The thing is… it’s difficult to figure out where to draw those lines, because they’re big, wide and blurry. And I don’t mean because everyone would have different definitions and opinions. I mean just you. Pick a number where you’d consider the guy to be unarguably in one of those categories. Now think of a number that’d plant him squarely in the next category up. Those two numbers are far apart. Even if you try to bring them closer together, you’ll still never get to a point where it flips by $1.

This same concept is what plays with our minds in elections. What difference does my one vote make? We keep getting told that it makes all the difference; every vote counts, etc. But the truth is… all other things being equal, your one little vote doesn’t matter. It’s quite a paradox. Take the last election, wherever you are. Change nothing except your one vote… remove it from the election. Did that change anything? Of course not. But also, of course, everything changes if more people start thinking like that. Many elections went the other way (Hilary 2016 comes to mind) because so many people become convinced that their one little vote wouldn’t matter (like people in Michigan) that they didn’t bother voting. At some point, even though it got there one missed vote at a time, it made a difference.

I’ve been accused of being a bit preachy and/or being a little shame-bashing on those making some individual decisions based on how they’re navigating their lives these days; choices with which I don’t agree with, with respect to travel or socializing or whatever… let alone masks and vaccines… but the intent of this post is not that. I’m just here to share a thought… reflecting on how we suddenly hit tipping points where everything changes… and how we got there.
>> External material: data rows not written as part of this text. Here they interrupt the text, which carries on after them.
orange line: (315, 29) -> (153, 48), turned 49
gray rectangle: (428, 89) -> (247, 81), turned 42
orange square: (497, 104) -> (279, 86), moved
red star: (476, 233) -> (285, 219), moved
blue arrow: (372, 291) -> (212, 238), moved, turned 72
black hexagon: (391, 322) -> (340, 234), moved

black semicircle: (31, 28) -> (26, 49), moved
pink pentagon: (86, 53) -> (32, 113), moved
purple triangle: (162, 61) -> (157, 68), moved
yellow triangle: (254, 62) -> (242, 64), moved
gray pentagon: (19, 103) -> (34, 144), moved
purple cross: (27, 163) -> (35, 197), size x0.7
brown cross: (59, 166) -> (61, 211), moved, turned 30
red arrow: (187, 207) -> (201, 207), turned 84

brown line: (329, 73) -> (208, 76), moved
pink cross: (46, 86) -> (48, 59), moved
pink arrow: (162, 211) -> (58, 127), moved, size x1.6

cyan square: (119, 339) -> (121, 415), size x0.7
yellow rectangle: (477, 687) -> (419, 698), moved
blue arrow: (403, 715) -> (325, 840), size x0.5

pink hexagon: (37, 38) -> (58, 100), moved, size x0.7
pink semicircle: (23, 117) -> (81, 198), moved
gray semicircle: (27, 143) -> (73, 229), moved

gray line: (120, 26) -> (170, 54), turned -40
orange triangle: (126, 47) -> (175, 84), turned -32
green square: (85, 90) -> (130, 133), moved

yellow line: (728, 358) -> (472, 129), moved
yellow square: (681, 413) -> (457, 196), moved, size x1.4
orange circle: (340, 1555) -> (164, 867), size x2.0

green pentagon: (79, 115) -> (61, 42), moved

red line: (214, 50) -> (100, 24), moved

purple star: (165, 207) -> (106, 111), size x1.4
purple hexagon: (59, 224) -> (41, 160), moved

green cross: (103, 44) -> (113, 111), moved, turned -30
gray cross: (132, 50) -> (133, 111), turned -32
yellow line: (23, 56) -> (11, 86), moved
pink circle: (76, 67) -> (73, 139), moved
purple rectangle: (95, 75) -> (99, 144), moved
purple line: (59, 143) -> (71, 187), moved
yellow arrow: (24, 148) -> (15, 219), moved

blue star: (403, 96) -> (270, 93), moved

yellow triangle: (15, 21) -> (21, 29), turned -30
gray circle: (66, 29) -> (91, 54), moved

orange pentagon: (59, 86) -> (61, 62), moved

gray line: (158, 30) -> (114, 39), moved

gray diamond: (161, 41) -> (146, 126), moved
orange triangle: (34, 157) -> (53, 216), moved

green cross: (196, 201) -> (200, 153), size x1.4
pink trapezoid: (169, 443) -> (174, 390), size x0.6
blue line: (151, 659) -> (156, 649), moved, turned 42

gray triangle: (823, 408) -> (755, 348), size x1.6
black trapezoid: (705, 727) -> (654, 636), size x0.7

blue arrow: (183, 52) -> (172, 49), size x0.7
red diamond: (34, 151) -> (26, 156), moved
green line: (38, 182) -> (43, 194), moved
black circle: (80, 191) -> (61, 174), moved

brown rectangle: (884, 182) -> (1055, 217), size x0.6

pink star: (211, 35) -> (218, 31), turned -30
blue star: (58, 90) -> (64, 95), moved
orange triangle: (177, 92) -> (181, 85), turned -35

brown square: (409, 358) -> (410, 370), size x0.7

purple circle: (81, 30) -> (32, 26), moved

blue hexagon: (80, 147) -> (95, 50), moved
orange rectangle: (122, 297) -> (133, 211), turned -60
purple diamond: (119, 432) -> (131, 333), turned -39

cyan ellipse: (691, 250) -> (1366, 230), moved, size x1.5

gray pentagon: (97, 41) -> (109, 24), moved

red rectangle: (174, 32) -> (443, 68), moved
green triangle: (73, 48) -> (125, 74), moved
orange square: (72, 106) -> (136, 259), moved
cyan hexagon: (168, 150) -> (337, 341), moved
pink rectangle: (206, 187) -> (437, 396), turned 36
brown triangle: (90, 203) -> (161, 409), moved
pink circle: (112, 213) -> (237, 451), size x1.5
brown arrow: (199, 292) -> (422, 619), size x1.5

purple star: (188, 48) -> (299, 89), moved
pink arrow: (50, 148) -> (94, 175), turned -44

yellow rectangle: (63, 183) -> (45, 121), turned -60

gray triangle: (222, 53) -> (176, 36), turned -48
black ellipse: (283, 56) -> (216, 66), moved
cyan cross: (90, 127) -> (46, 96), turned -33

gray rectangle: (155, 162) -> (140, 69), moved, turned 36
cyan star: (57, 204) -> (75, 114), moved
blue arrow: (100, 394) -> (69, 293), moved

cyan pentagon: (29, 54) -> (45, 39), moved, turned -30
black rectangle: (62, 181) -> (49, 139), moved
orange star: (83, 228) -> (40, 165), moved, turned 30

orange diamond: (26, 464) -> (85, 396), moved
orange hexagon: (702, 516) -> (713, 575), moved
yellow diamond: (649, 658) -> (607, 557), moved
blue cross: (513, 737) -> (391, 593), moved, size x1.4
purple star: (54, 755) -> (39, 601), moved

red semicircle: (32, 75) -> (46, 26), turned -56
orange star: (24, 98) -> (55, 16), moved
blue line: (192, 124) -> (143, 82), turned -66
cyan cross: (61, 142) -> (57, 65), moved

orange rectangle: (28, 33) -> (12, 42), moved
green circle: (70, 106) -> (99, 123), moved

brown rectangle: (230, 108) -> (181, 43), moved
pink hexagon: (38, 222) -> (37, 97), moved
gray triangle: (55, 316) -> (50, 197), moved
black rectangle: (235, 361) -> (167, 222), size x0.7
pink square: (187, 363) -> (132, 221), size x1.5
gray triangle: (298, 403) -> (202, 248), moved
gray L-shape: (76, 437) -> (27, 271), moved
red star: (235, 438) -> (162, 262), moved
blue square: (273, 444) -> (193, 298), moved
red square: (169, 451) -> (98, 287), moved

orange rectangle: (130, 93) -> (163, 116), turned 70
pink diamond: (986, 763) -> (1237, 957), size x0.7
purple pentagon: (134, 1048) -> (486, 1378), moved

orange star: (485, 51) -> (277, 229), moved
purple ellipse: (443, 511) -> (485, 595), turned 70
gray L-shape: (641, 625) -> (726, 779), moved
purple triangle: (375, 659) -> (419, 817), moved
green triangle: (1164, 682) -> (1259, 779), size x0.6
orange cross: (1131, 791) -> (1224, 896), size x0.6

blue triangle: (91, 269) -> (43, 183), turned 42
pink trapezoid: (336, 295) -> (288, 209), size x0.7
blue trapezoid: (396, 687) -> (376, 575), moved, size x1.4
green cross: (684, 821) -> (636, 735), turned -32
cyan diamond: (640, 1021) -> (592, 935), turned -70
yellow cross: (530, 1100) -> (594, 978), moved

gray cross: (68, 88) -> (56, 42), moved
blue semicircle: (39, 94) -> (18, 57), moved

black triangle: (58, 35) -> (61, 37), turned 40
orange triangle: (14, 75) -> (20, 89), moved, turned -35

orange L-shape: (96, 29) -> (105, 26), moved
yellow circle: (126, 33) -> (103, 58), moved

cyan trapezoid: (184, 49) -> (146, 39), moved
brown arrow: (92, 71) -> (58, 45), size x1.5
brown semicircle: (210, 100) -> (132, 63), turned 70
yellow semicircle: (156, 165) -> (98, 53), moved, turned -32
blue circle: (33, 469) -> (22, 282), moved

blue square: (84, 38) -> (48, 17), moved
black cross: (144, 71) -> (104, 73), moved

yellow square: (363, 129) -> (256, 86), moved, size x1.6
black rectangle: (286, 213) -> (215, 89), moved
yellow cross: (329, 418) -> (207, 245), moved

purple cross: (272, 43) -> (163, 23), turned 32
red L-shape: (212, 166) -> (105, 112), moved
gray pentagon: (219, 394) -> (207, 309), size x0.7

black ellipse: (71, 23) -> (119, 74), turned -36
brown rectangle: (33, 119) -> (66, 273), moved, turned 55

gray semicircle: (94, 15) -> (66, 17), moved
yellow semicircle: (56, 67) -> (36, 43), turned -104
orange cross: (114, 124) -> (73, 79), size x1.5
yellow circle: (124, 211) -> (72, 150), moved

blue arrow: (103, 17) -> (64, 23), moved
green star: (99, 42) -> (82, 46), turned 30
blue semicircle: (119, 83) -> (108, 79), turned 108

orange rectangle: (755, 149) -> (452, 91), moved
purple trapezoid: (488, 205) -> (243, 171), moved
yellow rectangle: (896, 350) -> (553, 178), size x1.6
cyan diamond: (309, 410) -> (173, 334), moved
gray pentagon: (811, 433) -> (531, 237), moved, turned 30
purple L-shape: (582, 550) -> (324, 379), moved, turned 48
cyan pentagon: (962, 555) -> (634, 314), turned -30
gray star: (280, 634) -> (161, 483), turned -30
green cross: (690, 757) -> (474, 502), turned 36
Most rags-to-riches stories are long and drawn out; tiny, incremental gains over long periods of time. Perhaps not dollar-by-dollar, but it’s not a fine line that was hopped over one particular day.

Similarly, it’s like that with a pandemic. I look at these numbers every day, and there’s micro-movement in some direction. On a day-to-day basis, it doesn’t seem to matter much. But when you take a step back and look at it from a bigger-picture point of view, one day you realize you’re in a totally different place. These days, that looks a lot better than it did just a few short weeks ago. But it’s worth remembering how we got here, and how we’ll get to wherever we’re going next… one dollar or one step or one person… at a time.